The importance of GR in intestinal homeostasis, and particularly the steroidogenesis process, was demonstrated in the GR^iKO DSS-treated mice which exhibited, as expected, diminished LRH-1 expression in crypt cells. Additionally, LRH-1 content was increased in LP associating with inflammatory features, thus, recapitulating LRH-1 expression in patients with altered GC response.

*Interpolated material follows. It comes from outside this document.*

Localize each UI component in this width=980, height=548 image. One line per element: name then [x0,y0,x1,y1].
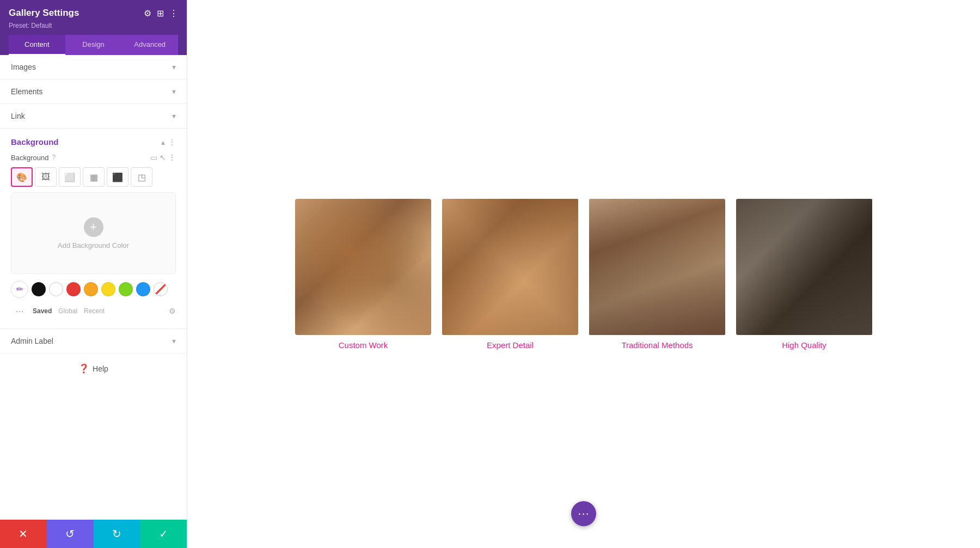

We observed the induction of the NR5A2 transcript and LRH-1 protein in Dex-stimulated human colonic organoids. However, the NR5A2 transcript content results were somewhat unexpected in the patient samples; it is well documented, that in many other genes, transcript and protein levels do not necessarily correlate [48,49]. Therefore, our results could be explained by the effect of the UC inflammatory environment reducing LRH-1 protein degradation or turnover [50,51,52]. Moreover, we observed increased LRH-1 in immune lamina propria cells, and, as others have shown, LRH-1 was critical in T-cell function and activation and in a T-cell adoptive transfer colitis murine model. Therefore, we conclude that LRH-1 is important in epithelial and immune cells involved in UC pathophysiology (see graphical abstract). In this context, particularly when GR signaling is capped by uncontrolled inflammation mediated by NF-κB and GRβ variant expression, LRH-1-mediated steroidogenesis is attenuated. Further studies of LRH-1 post-translational modifications should be undertaken for a deeper understanding of this phenomenon.

5. Conclusions

In conclusion, steroid-dependent and steroid-refractory patients showed similar alterations in the steroidogenic pathway, both having elevated GRβ accompanied by high cytoplasmic LRH-1 content, possibly explaining impaired cortisol production. The interplay between LRH-1 and GR demonstrates their mutual participation in maintaining intestinal homeostasis. Prospectively, the LRH-1/GRβ profile, revealed as beneficial for the differentiation of steroid responder patients from those becoming dependent/refractory after steroid therapy, offers the chance to switch to a more suitable therapy before relapse/failure.